В эти годы он создает религиозный цикл «Моя поездка», остававшийся неопубликованным вплоть до середины XX века, хотя именно в таких стихах, как «Межугорский монастырь», «Вечернее пение», «Вечер» и в других, входивших в незавершенную поэму, – «Чудесный храм», «Панихида», «Благовещание», он предстает крупнейшим религиозным поэтом своего времени. В 1846 году в 43 и 44 томах плетневского «Современника» появилась еще одна его значительная публикация, но анонимная. Он сам просил своего бывшего университетского наставника: «Если из посланных стихотворений какие-нибудь удостоятся чести быть помещенными в ваш журнал, то прошу напечатать без имени». В 1837 году Петр Плетнев опубликовал в первом послепушкинском томе «Современника» два стихотворения своего студента. Новая публикация в «Современнике» открывалась его «Ответом» на тот вопрос, который за прошедшие годы не раз приходилось слышать автору «Конька-Горбунка»:

Мне говорят: погиб твой дар,

Прошло счастливое мгновенье,

Когда души кипящий жар

Лился в живое песнопенье.

Не возвратить тебе тех дней!

Они прошли чредой своей!

«Пусть говорят!» – отвечает Петр Ершов, объясняя причину молчания появлением новой песни, которой переполнена его грудь:

В той песни первая струна

Вся – Божеству! Вся – искупленью!

И загремит псалмом она,

Подобно ангельскому пенью.

И грудь, внимая звук святой,

Вскипит слезами и мольбой.

Это была одна из последних публикаций стихов Ершова, созданных в то самое время, когда в Тобольск привезли умирающего Вильгельма Кюхельбекера. Его вдова вспоминала: «В Тобольске он уже окончательно потерял зрение, и здоровье его с каждым днем делалось слабее, а положение становилось несноснее. Спасибо друзьям, они не оставляли его в эти грустные минуты жизни. Ершов читал ему безпрестанно разные сочинения, рассуждал с ним продолжительно». В предсмертном тобольском стихотворении «Счастливы вольные птицы…», датированном 26 апреля 1846 года, Кюхельбекер обращался, вероятнее всего, к Ершову:

…Ты грязь ненавидишь земную,

Ты просишься в твердь голубую,

Ты рвешься из уз темноты,

Верь: некогда птицею будешь и ты!

Прильнут к ременам тебе крылья,

Взлетишь к небесам без усилья,

И твой искупитель и Бог

Возьмет тебя в райский нетленный чертог!

Встреча с Вильгельмом Кюхельбекером оставила глубокий след в жизни Петра Ершова. В 1865 году, решив стать вольною птицей, он вышел в отставку с поста директора Тобольской гимназии, сообщив своему университетскому другу: «Один выигрыш отставки – душевный покой, но я его не променяю за тысячи тысяч. Правда, иногда мысль о судьбе детей, которых у меня штук шесть, заставляет меня вздохнуть о своей безкарманности, но вскоре взгляд на Спасителя в минуту облегчает мою грусть. Приходит иногда желание перебраться в Питер или в Москву, чтобы к своей пенсии приложить еще лепту от литературных трудов. Но вспомнив о нынешнем безалаберном направлении, с которым я никак не только не могу сойтись, но даже и примириться, я поневоле остаюсь, как рак на мели, в сибирской трущобе».

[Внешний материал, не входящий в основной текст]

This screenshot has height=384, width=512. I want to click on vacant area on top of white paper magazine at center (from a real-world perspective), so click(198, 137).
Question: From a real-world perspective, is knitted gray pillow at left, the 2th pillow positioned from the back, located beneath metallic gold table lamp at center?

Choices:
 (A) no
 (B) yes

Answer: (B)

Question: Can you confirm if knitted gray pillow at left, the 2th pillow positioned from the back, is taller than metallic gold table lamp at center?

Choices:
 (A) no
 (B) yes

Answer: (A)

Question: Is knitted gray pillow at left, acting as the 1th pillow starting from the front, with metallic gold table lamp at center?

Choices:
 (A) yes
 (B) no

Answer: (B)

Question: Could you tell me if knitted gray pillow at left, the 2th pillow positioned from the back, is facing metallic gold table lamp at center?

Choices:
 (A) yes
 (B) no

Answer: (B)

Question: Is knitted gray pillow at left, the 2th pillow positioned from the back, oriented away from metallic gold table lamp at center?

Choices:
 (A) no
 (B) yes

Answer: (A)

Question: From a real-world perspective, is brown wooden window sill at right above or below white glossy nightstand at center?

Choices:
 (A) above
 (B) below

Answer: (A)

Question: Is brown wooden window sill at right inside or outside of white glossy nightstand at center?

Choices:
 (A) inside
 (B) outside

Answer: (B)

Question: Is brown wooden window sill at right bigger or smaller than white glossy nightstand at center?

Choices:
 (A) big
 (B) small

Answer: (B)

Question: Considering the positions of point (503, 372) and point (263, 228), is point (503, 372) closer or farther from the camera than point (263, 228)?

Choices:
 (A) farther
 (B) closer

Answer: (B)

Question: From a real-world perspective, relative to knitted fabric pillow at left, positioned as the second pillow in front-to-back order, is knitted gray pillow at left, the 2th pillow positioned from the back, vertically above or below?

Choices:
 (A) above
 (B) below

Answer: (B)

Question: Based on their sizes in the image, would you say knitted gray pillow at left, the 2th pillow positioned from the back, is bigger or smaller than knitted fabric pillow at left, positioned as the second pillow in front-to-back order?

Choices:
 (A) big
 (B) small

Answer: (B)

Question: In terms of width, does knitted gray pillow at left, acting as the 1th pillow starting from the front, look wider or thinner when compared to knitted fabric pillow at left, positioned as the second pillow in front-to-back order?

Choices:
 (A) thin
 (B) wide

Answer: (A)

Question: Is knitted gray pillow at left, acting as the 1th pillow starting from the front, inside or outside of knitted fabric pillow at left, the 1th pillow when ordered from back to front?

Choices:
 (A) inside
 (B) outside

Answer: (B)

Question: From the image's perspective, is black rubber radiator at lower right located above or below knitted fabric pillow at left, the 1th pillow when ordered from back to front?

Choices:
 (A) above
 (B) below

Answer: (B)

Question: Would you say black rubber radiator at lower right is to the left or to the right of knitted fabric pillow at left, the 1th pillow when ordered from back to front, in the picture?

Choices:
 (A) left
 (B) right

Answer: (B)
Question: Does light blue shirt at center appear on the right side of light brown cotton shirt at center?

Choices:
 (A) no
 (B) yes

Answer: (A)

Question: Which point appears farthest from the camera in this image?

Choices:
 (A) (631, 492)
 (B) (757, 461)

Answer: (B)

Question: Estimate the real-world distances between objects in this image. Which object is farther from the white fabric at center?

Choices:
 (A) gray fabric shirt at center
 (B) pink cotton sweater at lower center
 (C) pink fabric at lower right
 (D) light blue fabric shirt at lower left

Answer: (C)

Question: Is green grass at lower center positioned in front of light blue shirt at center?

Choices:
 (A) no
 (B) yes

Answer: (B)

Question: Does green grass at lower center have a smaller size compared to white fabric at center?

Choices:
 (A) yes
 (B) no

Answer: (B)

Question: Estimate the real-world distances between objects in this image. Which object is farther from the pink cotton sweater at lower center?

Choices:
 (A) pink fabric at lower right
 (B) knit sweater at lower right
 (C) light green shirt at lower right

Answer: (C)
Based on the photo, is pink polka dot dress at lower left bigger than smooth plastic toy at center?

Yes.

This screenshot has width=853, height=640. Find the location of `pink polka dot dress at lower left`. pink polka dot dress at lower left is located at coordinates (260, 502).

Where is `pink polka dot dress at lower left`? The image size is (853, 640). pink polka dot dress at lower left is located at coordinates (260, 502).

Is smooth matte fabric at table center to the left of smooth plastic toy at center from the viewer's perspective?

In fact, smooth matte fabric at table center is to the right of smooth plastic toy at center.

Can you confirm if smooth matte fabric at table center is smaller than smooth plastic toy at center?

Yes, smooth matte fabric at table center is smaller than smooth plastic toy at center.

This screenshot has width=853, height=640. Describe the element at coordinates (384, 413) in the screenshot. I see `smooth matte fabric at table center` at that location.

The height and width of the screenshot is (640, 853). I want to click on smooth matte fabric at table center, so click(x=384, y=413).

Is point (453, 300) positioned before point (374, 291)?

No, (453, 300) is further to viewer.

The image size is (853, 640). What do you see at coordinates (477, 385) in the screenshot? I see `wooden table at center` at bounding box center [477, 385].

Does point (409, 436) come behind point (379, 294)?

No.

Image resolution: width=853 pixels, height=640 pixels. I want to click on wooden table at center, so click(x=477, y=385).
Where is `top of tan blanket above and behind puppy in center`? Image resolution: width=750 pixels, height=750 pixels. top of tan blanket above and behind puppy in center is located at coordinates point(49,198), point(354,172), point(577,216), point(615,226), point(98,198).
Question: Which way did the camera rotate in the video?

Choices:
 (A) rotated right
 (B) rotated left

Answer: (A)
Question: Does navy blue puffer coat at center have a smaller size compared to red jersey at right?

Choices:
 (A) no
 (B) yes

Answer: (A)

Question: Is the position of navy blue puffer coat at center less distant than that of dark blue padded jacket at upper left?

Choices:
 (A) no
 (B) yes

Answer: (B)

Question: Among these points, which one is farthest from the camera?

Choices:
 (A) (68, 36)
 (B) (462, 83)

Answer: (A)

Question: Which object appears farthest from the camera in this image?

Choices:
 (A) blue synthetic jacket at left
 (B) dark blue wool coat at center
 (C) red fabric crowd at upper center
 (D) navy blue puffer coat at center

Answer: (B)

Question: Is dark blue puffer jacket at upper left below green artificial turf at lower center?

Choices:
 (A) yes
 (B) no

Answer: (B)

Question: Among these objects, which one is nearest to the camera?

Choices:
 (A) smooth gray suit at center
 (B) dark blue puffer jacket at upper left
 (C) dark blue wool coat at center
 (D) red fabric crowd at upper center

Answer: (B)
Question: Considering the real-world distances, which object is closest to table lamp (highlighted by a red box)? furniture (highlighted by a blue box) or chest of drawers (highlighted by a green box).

Об его отношении к этому новому направлению можно судить по эпиграмме:

До сих пор я отвергал

Ученье новое Дарвина,

Когда б тебя ни увидал,

Перерожденная скотина.

В старости тяжело больного поэта и педагога не забыли его тобольские ученики, одним из которых был Дмитрий Менделеев, создавший на склоне лет свою пророческую книгу о судьбах России «Заветные мысли», открывающуюся тютчевскими строками: «Молчи, скрывайся и таи…», но великий ученый продолжает: «…Когда кончается седьмой десяток лет, когда мечтательность молодости и казавшаяся определенною решимость зрелых годов переварилась в котле жизненного опыта, когда слышишь кругом или только нерешительный шепот, или открытый призыв к мистическому, личному успокоению, от которого будят лишь гибельные потрясения, и когда в сознании выступает неизбежная необходимость постепенных, но решительных перемен, тогда стараешься забыть, что

Мысль изреченная есть ложь, –

тогда накипевшее рвется наружу, боишься согрешить замалчиванием, и требуется писать «Заветные мысли».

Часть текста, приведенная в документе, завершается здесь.